Facteurs complexes influençant la fréquence du syndrome de l’intestin irritable
La prévalence et l'incidence du syndrome de l’intestin irritable varient considérablement et dépendent fortement de la définition utilisée, du nombre de critères diagnostiques remplis ainsi que du comportement des personnes concernées en matière de santé, en particulier du recours aux soins médicaux. Souvent, des facteurs génétiques et environnementaux, dont les effets peuvent s'étendre sur toute la durée de la vie, contribuent à l'apparition du syndrome de l’intestin irritable.

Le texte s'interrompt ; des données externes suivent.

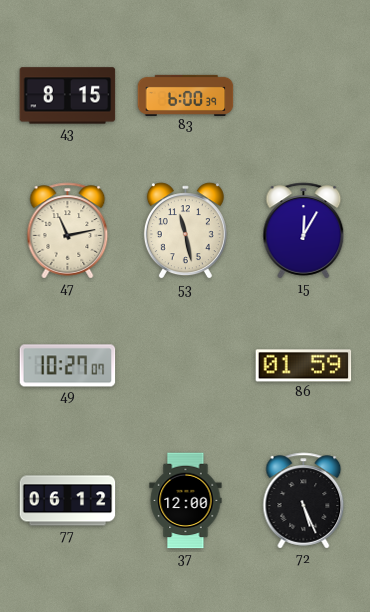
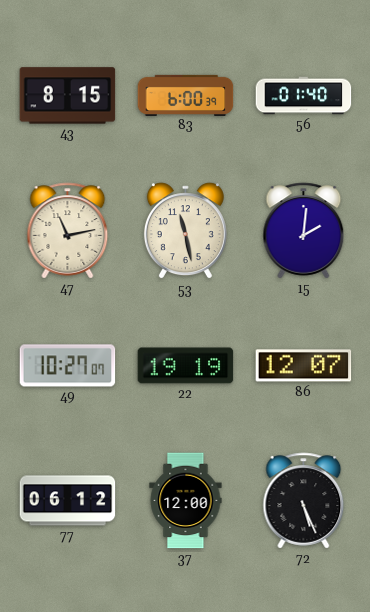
56: none -> 01:40
15: 12:05 -> 2:01
22: none -> 19:19
86: 01:59 -> 12:07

Aperçu des facteurs influents
Syndrome de l’intestin irritable post-infectieux : importance des gastro- s aiguës
Environ 10 % des patients développent un syndrome du côlon irritable post-infectieux (SCIP) après une gastro-entérite aiguë. Même après six ans, la prévalence reste supérieure à 20 %. On soupçonne des réactions immunitaires persistantes, des troubles de la muqueuse intestinale et une flore intestinale perturbée comme mécanismes sous-jacents.
Sexe féminin
Le syndrome de l’intestin irritable est environ deux à deux fois et demie plus fréquent chez les femmes que chez les hommes. Bien que les mécanismes physiopathologiques exacts ne soient pas encore entièrement compris, la littérature scientifique mentionne notamment les différences hormonales entre les sexes comme explication possible.
Stress psychologique et traumatismes infantiles
Il existe un lien entre les troubles psychiques, en particulier l'anxiété et la dépression, et le syndrome de l’intestin irritable, qui repose sur une influence réciproque des deux états. Le stress active l'axe hypothalamo-hypophyso-surrénalien et le système nerveux autonome, ce qui peut entraîner une augmentation de la sécrétion de l'hormone corticotropine et, par conséquent, une modification de la motilité intestinale et une sensibilité viscérale accrue.
Les expériences traumatiques précoces, en particulier pendant l'enfance, sont plus fréquentes chez les personnes atteintes du SII et augmentent manifestement le risque de développer cette maladie, probablement en raison de modifications du microbiome/de la flore intestinale et de l'axe intestin-cerveau.
Prévalence des personnes atteintes de la maladie cœliaque et diagnostiquées avec un syndrome de l’intestin irritable
Chez les personnes atteintes du syndrome de l’intestin irritable (SII), on soupçonne un nombre élevé de cas non diagnostiqués de maladie cœliaque. Les sociétés savantes recommandent donc un diagnostic sérologique de la maladie cœliaque en cas de SII, car la prévalence dans ce groupe est d'environ 3 à 4,5 %. Selon les dernières recommandations, plus de 75 % des personnes atteintes de la maladie cœliaque ont rapporté des symptômes tels que des douleurs abdominales et des ballonnements avant le diagnostic. Plus de la moitié ont été diagnostiquées à tort comme souffrant du SII ou de troubles psychiques. Dans plus de 20 % des cas, le bon diagnostic correct a été retardé de plus de dix ans.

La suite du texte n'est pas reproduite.